Lots of closable ventilation....top hinged windows to leave open all summer, high and large roof overhangs all around to protect year round open eave venting.
A solid roofed run for shade in summer and snow protection in winter...you can add wind blocks in winter too.

Dual purpose, meh....I'd rather have good layers and meat birds.
I hatch replacement layers every year and eat all the cockerels by 16 weeks and before they start to cause too much trouble.
Not much meat but tender enough for the grill(if you rest carcass before cooking/freezing). I don't have much freezer space so buy meat birds from a local who does big batches of them and has lots of freezer capacity. Can't see slaughtering a bird as you need them, older birds are only good for stewing IMO. Try it and see if you like it.
I keep 25-30 birds spring/summer then cull the flock down to about 15-18 before winter sets in.

I'd suggest you start with a dozen or two of straight run chicks of various breeds, see how it goes the first year or so. You'll know a lot more about what it is about and what will work for you after a year or two.
 

otter_flogger

Hatching
Jun 11, 2017
5
4
4
Thunder Bay, Ontario
Hmmm... maybe having meat and laying birds might be a good idea. I could incorporate a second coop within the building for the 6-8 weeks in summer for raising meat chickens and separate them with wire in the run during that period as well.

I can't, at this point, see myself hatching eggs. Incubators? Roosters?? Noise? Seems advanced and I do happen to like a few of my neighbours. Maybe it's less complicated than I'm imagining it to be. And less noisy??

If I get this under construction this summer, will I be able to raise chicks in the Fall or will the winter approaching be trouble?

I frequent a feed store in my area for deer feed and other stuff. I'll be up there again shortly so I'll inquire with them as well. I think they even have some courses now and then for interested people like myself.

I'll rummage around the site for ideas and think about this a little more but all this talk has certainly gotten me very excited!!

Thanks again all and any more advice is appreciated. More the better. :)
 

aart

Chicken Juggler!
Premium Feather Member
8 Years
Nov 27, 2012
96,578
130,263
1,807
SW Michigan
My Coop
My Coop
@otter_flogger what is your climate?
Adding your location to your profile can help folks give better answers/suggestions.
When to add chicks and especially raising meat birds can definitely be a seasonal consideration.
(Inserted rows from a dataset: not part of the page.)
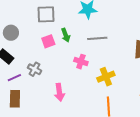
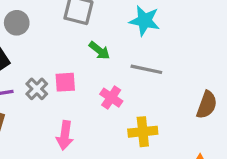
green arrow: (66, 35) -> (99, 51), turned -48
pink square: (48, 41) -> (65, 82), moved

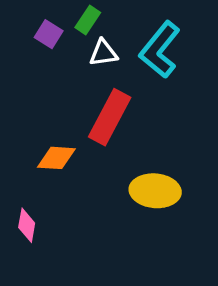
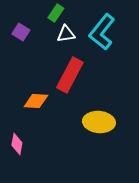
purple square: (49, 34) -> (21, 32), moved

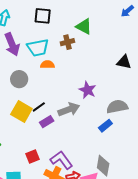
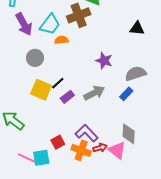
brown cross: (67, 42) -> (79, 15), size x1.6
cyan trapezoid: (38, 48) -> (50, 24), turned -35
gray arrow: (69, 109) -> (94, 93), moved
red square: (33, 157) -> (58, 142), moved

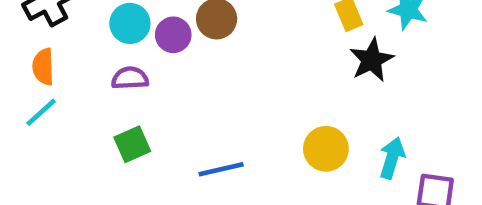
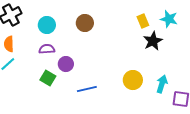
purple circle: (173, 35) -> (66, 64), moved
green square: (132, 144) -> (48, 78), turned -35

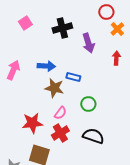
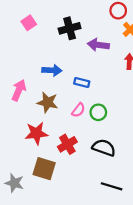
purple arrow: (88, 43) -> (98, 45), turned 114
pink arrow: (13, 70) -> (19, 90), moved
brown star: (54, 88) -> (47, 102), moved
pink semicircle: (60, 113) -> (78, 110), moved

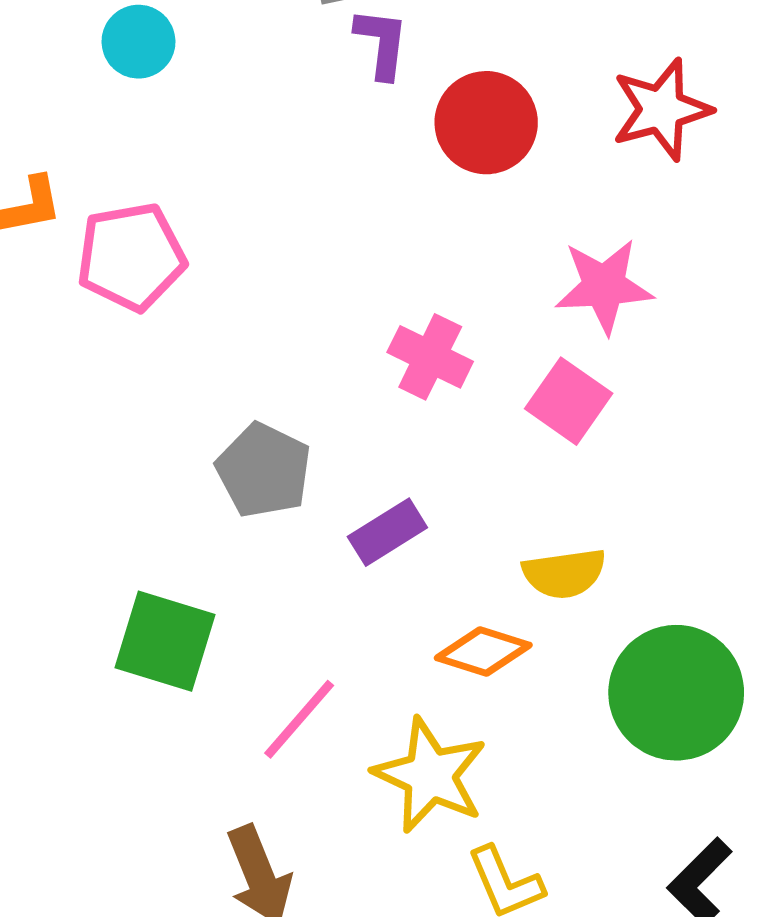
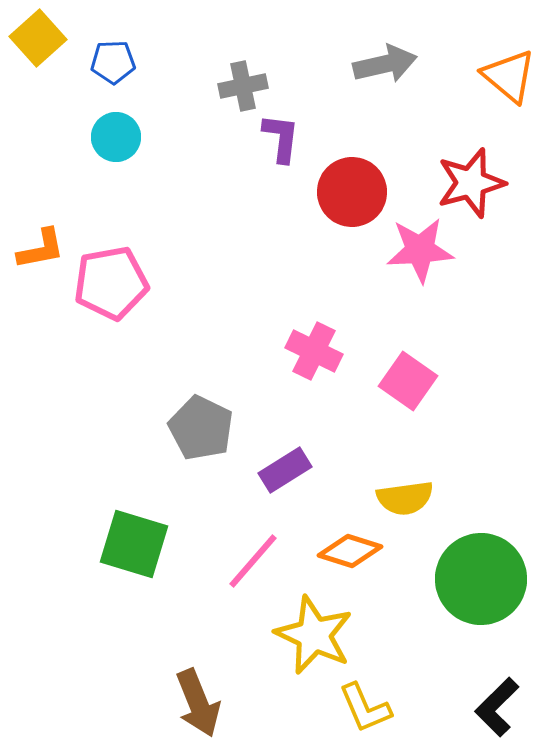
pink star: (604, 286) -> (420, 250), moved
pink line: (299, 719) -> (253, 561), moved

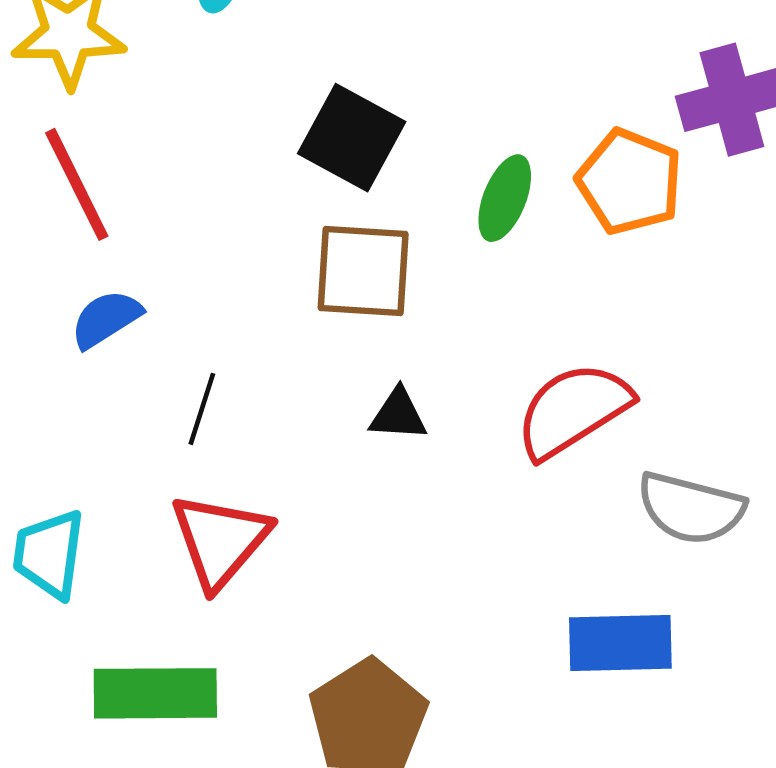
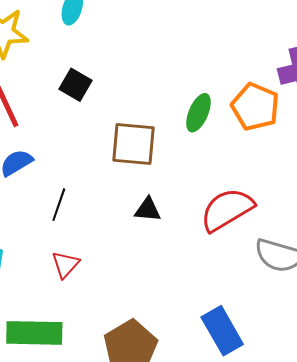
black square: (352, 138) -> (76, 85), moved, size x0.7
red triangle: (220, 540) -> (65, 264), size x0.6
blue rectangle: (620, 643) -> (222, 331), moved, turned 60

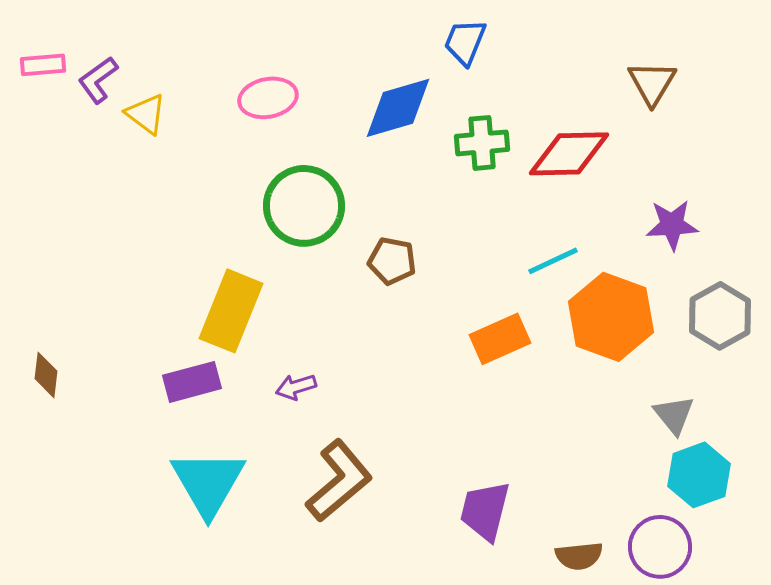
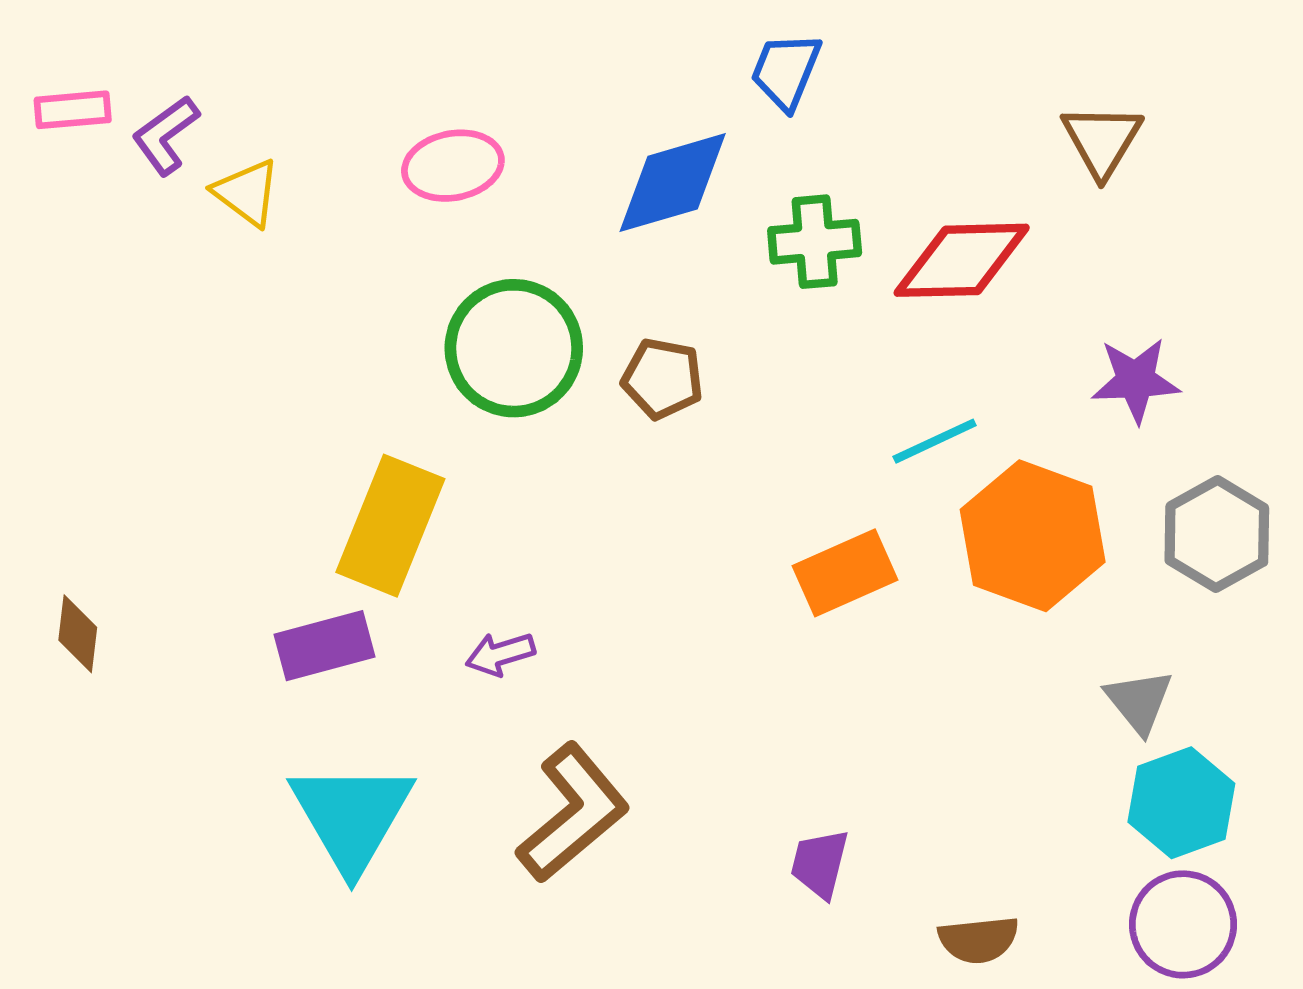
brown pentagon: (392, 261) -> (662, 379), moved
purple trapezoid: (485, 511) -> (820, 864), size x0.7
purple circle: (660, 547) -> (1183, 924), moved

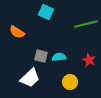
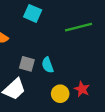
cyan semicircle: (59, 57) -> (48, 65), turned -104
red star: (89, 60) -> (82, 89), moved

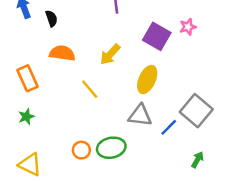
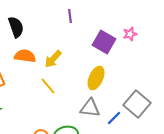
black semicircle: (51, 18) -> (16, 27), size x1.5
yellow arrow: (110, 54) -> (53, 59), moved

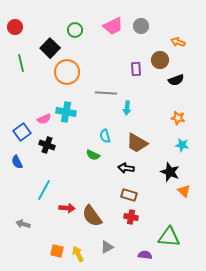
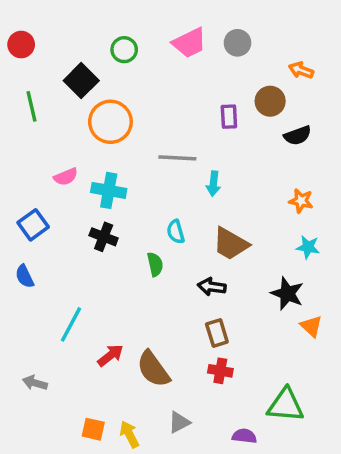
pink semicircle: (44, 119) -> (66, 177), moved
black cross: (47, 145) -> (104, 237), moved
green semicircle: (93, 155) -> (155, 264), turned -128
brown rectangle: (129, 195) -> (217, 333), turned 56
red arrow: (67, 208) -> (110, 355), turned -42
Yes, incubation, either artificially or with a broody hen, adds a new learning curve.
But you can just buy new chicks to add to your flock.
Cockbirds can be certainly be annoyingly noisy at inappropriate times....
.....but hens can make quite a racket too.
Especially a bunch of pullets just coming into lay.

Being able to split the coop and the run,
with easy access to both for the keeper can be is really nice.
I planned ahead for this with a second people door into the coop and it has worked great, just wish I had made the split section bigger, at 4x6 it's tight to maneuver in there.